◆ **What is being asked**
Under this line are the records; write out word for word the part that begins at the line containing "(c) Lord Curzon" and ends at the line containing "(a) Sevagram", and no more.

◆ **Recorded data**
((

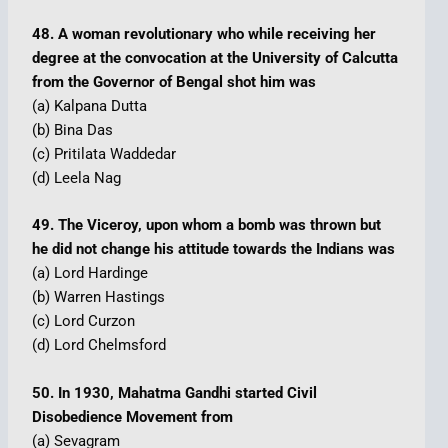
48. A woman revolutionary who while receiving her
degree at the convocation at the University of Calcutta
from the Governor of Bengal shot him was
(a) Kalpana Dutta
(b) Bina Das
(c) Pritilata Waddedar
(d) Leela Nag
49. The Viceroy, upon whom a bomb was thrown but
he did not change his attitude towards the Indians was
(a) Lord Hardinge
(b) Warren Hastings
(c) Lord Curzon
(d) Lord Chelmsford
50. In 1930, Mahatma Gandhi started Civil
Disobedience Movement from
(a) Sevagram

))
((

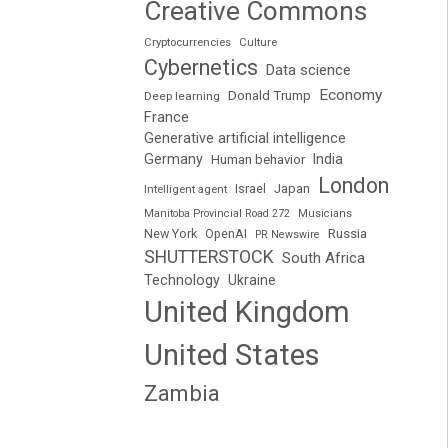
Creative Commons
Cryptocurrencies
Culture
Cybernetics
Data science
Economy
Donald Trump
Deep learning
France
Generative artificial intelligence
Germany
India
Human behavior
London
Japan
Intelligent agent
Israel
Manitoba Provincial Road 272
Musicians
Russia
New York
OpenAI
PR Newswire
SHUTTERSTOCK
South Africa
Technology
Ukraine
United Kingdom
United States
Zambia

))

◆ **Result of the task**
(c) Lord Curzon
(d) Lord Chelmsford
50. In 1930, Mahatma Gandhi started Civil
Disobedience Movement from
(a) Sevagram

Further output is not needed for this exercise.